A rebellious new genre of contemporary music is now seeking placement in university music departments after taking America’s youth by storm. Providing a soundtrack to parties, this new form sharply contests most long-held rules of classical composition.

This genre is jazz, and the year is 1946.

That year, the University of North Texas became the first university to offer a jazz degree. It was then called the “laboratory band” program, as “dance band” was deemed inappropriate.

Mark Katz, professor and chairman of UNC’s department of music, sees the historic adoption of jazz performance courses as an analog for the adoption of contemporary music performance courses today — and he’s reimagining the music department to teach much more than Tchaikovsky and Liszt.

“Music is a living tradition and we’re not studying classics — something that happened a long time ago — we’re studying something that continues to this day,” Katz said.

“We study older music but we should study all forms of music and encourage all forms of music making.”

This desire to innovate led to the foundation of the Beat Making Lab within the University’s music department last year. The course, taught by producer Apple Juice Kid (Stephen Levitin) and professor Pierce Freelon, offers students college credit for the study of hip-hop and electronic music production.

Other courses have previously represented contemporary genres, such as hip-hop, but usually in the context of history or literature courses. The Department of African and Afro-American Studies at UNC offers a course taught by Perry Hall; Duke offers a course taught by producer 9th Wonder (Pat Douthit) and Mark Neal.

“For me, hip-hop simply functions as an alternative vehicle to explore the issues of community, identity and political engagement that are related to my research,” said Neal in an e-mail. “As such, hip-hop culture represents a unique interdisciplinary space.”

Katz said basing courses in performance is an innovation. “I thought it would really be great if we could teach not just the history of popular music, but how to compose and perform popular music,” he said.

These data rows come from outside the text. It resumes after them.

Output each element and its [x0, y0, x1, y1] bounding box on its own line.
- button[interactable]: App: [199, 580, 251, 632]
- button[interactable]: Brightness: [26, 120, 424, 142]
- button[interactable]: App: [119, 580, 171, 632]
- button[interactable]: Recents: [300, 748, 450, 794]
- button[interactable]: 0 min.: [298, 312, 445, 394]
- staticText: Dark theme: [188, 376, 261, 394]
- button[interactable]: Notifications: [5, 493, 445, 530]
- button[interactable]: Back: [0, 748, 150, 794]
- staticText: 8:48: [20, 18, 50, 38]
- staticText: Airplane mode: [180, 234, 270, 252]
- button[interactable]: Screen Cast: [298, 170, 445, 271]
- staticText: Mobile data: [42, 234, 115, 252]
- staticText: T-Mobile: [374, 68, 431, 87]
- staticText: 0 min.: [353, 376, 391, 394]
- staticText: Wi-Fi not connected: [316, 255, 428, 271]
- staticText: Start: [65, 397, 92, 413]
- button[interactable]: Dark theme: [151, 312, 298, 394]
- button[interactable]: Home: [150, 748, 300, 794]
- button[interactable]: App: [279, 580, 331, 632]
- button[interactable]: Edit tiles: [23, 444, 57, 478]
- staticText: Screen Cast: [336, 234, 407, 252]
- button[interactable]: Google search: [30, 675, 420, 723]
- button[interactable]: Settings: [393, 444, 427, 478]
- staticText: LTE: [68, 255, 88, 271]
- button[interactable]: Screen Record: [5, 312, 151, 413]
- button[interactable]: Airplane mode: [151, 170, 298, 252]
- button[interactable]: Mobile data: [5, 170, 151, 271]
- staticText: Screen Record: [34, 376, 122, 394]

In addition to the Beat Making Lab, he’s scheduled a DJ Lab for next spring with hopes of adding a Rock Lab and an MC Lab.

These expansions have been spurred by the Beat Making Lab’s success.

“Popular music has really gravitated towards electronic creation,” Levitin said. “And I think it’s great that it’s being taught at a university level along with the jazz studies and the classical music studies.

“I think it’s just a step into the present and future of where music instruction needs to be to engage students and have them prepared for the real world after college.”

And students are definitely engaging with the music.

“The student reaction has been overwhelmingly positive,” Katz said. So much so that the professors have had to start taking admission essays from students who wish to enroll in the course.

“It wasn’t because they knew who the teachers were, it was because they knew the subject and they knew the music and wanted to be part of that,” Katz said. “Clearly, there are many students on campus who either already do this and want to learn in a more formal or structured way, or people who want to.”

Julian Caldwell, a senior, is a Beat Making Lab alum and campus rapper who performs under the name JSWISS. He said that he and many other students take hip-hop performance to be a serious and relevant area of study.

“People almost assume, like, ‘Oh, well they’re just students just like us so they kind of do this for fun,’” Caldwell explained. “But it’s really having to show people like, ‘No, we do this for real.’”

Likewise, professional rapper Charlie Smarts (of the popular Raleigh-based hip-hop group Kooley High, born Alexander Thompson), feels that his college experience was defined by his involvement with hip-hop. An alumnus of N.C. State University, Thompson initially majored in chemical engineering, dropped out, then returned to study business and pursue a rap career.

“That’s when I really started having fun as a student, when I saw a bunch of people that were interested in hip-hop the way that I was,” Thompson said.

The entrepreneurial attitude shared by Caldwell and Thompson is one that’s echoed in the Beat Making Lab, as well as much of hip-hop culture.

“The musicians, the beat makers and the rappers, they have not had a traditional professional career path to follow — they had to invent it,” Katz said.

“The entrepreneurial aspect of beat making is really integral to the history and to the music.”

To emphasize the role of arts entrepreneurship in music education, Katz recently appointed Ken Weiss, music industry veteran and leader in UNC’s arts entrepreneurship minor, as the music department’s entrepreneur in residence.

In the new position, Weiss will serve as a resource to students interested in music careers.

Weiss shares Katz’s enthusiasm for contemporary music performance courses.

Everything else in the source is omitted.